I talk a lot nowadays about the rise of accountability in advertising, even as radio remains obsessed by “reach,” which rarely promises anything about effectiveness.
By “accountability” I do not mean guaranteeing that as many ears hear advertiser messages as we promise. I do not mean more accuracy in counting those ears.
I mean proof that our medium – like any other – leads to the outcome the advertiser usually wants: sales.
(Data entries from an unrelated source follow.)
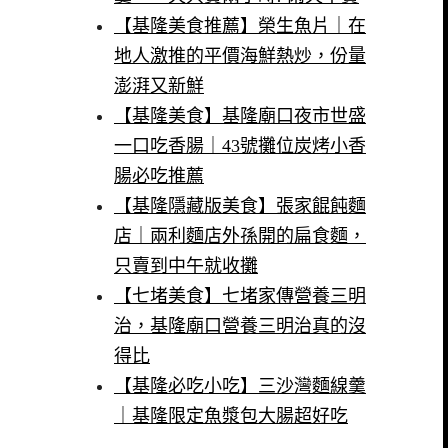
【基隆美食推薦】榮生魚片｜在
地人激推的平價海鮮熱炒，份量
澎湃又新鮮
【基隆美食】基隆廟口夜市世盛
一口吃香腸｜43號攤位炭烤小香
腸必吃推薦
【基隆隱藏版美食】張家餛飩麵
店｜兩利麵店外孫開的扁食麵，
只賣到中午就收攤
【七堵美食】七堵家傳營養三明
治，基隆廟口營養三明治真的沒
得比
【基隆必吃小吃】三沙灣麵線羹
｜基隆限定魚漿包大腸超好吃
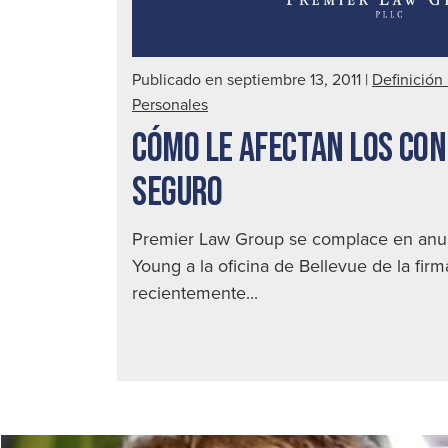
Publicado en septiembre 13, 2011
|
Definición
Personales
CÓMO LE AFECTAN LOS CO
SEGURO
Premier Law Group se complace en anunc
Young a la oficina de Bellevue de la fir
recientemente...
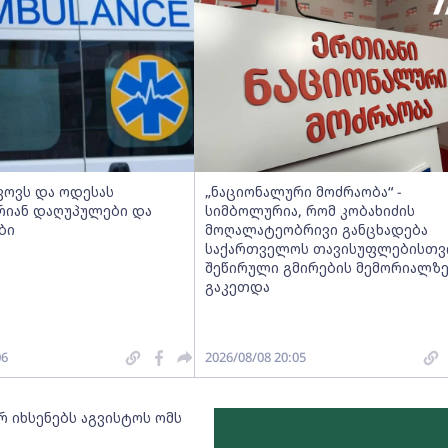
კოვს და ოდესას
„ნაციონალური მოძრაობა“ -
არიან დაღუპულები და
სიმბოლურია, რომ კობახიძის
ბი
მოღალატეობრივი განცხადება
საქართველოს თავისუფლებისთვ
შეწირული გმირების მემორიალზ
გაკეთდა
06
2026/08/08 20:05
რ იხსენებს აგვისტოს ომს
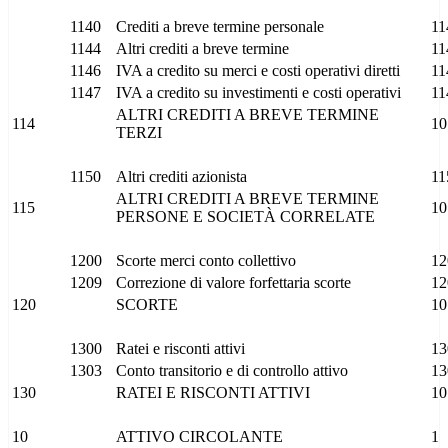
1140
Crediti a breve termine personale
11
1144
Altri crediti a breve termine
11
1146
IVA a credito su merci e costi operativi diretti
11
1147
IVA a credito su investimenti e costi operativi
11
ALTRI CREDITI A BREVE TERMINE
114
10
TERZI
1150
Altri crediti azionista
11
ALTRI CREDITI A BREVE TERMINE
115
10
PERSONE E SOCIETÀ CORRELATE
1200
Scorte merci conto collettivo
12
1209
Correzione di valore forfettaria scorte
12
120
SCORTE
10
1300
Ratei e risconti attivi
13
1303
Conto transitorio e di controllo attivo
13
130
RATEI E RISCONTI ATTIVI
10
10
ATTIVO CIRCOLANTE
1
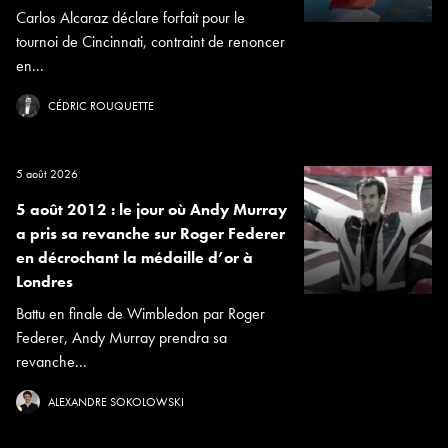
Carlos Alcaraz déclare forfait pour le
tournoi de Cincinnati, contraint de renoncer
en...
CÉDRIC ROUQUETTE
5 août 2026
5 août 2012 : le jour où Andy Murray
a pris sa revanche sur Roger Federer
en décrochant la médaille d’or à
Londres
Battu en finale de Wimbledon par Roger
Federer, Andy Murray prendra sa
revanche...
ALEXANDRE SOKOLOWSKI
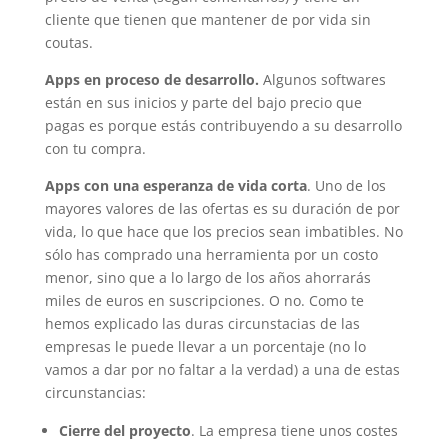
cliente que tienen que mantener de por vida sin
coutas.
Apps en proceso de desarrollo.
Algunos softwares
están en sus inicios y parte del bajo precio que
pagas es porque estás contribuyendo a su desarrollo
con tu compra.
Apps con una esperanza de vida corta
. Uno de los
mayores valores de las ofertas es su duración de por
vida, lo que hace que los precios sean imbatibles. No
sólo has comprado una herramienta por un costo
menor, sino que a lo largo de los años ahorrarás
miles de euros en suscripciones. O no. Como te
hemos explicado las duras circunstacias de las
empresas le puede llevar a un porcentaje (no lo
vamos a dar por no faltar a la verdad) a una de estas
circunstancias:
Cierre del proyecto
. La empresa tiene unos costes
This just in from Google’s Eric Schmidt via MediaPost:
“[Increasingly,] the principles of marketing…will be augmented by analytical tools,” Schmidt said. The goal for Google is to develop technology that delivers actionable metrics, making it easier for advertisers and agencies to optimize and measure campaigns. More advertisers will have the tools to expand into multiple markets that can test consumer interest in products and services. Take, for example, Cadillac’s click-to-play video ads. The car manufacturer had its ad agency create 13 versions of an ad, testing them in multiple markets to gauge consumer impact and the correlation between viewing the ads and the actual sales. Chrysler allowed consumers to customize the Chrysler 300, but the carmaker did it as content to draw in consumer engagement. Honda sponsored a concert. Google engineers built technology that allowed concertgoers to ask the band questions and get responses. Schmidt says these will become the defining models for advertisers over the next 10 or 20 years. For Google, advertising nirvana occurs when the search giant can return the exact answer for each query, accompanied with one perfectly targeted ad. “Eventually, maybe what we can do is guarantee advertisers who pay us money–and this is my fantasy, the sale,” Schmidt says. “If we can get to that level of that specificity, advertising will no longer be a marketing expense. It becomes a sales expense.”